ABOUT THIS EXERCISE. Scan the entries below for the string "click" and copy every line where it turns up.

Stored items.
——————
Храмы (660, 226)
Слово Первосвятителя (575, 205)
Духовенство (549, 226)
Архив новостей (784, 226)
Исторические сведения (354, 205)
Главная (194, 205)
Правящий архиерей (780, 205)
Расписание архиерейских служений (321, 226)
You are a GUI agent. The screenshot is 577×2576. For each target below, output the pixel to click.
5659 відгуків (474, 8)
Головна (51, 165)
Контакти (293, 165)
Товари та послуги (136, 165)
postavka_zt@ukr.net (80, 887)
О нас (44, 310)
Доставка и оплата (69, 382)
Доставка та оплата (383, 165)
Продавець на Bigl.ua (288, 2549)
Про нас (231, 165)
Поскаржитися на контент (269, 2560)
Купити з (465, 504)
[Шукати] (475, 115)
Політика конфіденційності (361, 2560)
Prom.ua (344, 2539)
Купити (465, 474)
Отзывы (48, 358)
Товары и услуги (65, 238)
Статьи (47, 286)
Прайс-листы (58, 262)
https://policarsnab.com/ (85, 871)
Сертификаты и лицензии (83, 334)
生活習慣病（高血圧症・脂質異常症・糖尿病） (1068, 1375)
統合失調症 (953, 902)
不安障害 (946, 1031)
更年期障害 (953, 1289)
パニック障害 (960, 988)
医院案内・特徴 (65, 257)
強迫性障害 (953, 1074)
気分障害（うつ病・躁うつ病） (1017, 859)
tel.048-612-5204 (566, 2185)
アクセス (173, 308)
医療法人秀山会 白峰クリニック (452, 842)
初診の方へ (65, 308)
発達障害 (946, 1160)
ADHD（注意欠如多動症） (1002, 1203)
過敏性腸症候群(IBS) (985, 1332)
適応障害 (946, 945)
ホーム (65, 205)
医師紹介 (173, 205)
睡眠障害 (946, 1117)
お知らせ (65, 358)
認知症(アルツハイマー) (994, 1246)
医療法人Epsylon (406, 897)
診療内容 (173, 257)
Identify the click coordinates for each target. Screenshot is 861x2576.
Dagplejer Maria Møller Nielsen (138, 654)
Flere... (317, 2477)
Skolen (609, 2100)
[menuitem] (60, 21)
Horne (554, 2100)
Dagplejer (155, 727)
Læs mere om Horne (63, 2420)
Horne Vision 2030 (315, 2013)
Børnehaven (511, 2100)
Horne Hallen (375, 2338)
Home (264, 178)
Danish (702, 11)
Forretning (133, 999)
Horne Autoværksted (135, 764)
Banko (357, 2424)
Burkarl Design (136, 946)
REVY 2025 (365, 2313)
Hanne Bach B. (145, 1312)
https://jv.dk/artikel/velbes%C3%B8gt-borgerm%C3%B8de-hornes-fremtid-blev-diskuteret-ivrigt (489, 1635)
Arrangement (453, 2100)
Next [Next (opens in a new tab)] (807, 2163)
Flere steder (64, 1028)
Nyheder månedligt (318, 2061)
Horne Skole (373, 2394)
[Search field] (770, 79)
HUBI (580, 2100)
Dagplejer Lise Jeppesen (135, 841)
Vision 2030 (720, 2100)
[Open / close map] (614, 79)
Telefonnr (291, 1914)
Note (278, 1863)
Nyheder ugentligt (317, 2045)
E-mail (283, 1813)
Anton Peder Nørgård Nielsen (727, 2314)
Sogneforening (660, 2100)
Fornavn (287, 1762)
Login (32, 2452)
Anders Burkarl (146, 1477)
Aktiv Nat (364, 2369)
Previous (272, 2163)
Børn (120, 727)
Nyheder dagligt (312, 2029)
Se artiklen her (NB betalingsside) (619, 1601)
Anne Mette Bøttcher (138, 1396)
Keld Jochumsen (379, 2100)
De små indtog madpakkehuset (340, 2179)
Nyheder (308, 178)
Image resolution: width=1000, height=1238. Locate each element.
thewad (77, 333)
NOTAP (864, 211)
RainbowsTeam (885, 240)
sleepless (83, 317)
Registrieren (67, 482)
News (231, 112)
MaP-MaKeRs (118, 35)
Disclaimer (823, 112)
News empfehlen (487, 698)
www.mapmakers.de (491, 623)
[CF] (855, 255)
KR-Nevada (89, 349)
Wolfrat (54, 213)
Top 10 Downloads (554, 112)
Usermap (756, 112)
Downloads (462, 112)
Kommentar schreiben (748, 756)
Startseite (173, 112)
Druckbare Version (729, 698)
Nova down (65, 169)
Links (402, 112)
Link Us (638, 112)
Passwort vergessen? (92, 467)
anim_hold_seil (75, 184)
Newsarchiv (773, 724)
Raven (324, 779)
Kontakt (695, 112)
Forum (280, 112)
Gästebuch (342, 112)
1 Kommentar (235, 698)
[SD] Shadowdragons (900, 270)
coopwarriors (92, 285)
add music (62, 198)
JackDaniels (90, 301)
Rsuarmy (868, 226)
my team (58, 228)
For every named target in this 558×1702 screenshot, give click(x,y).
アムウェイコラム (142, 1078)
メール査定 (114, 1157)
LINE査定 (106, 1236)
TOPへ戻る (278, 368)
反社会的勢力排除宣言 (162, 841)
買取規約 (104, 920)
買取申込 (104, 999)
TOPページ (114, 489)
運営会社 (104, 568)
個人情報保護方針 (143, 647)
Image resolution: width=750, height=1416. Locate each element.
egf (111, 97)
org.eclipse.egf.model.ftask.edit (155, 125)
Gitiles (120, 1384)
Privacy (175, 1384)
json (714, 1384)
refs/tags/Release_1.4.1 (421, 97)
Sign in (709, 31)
——————
SOLUTION TO THIS EXERCISE.
You are a GUI agent. The screenshot is 577×2576. For each target below, output the pixel to click.
Identify the click coordinates for each target. Screenshot is 861x2576.
For every named target in this 558×1702 screenshot, give click(x,y).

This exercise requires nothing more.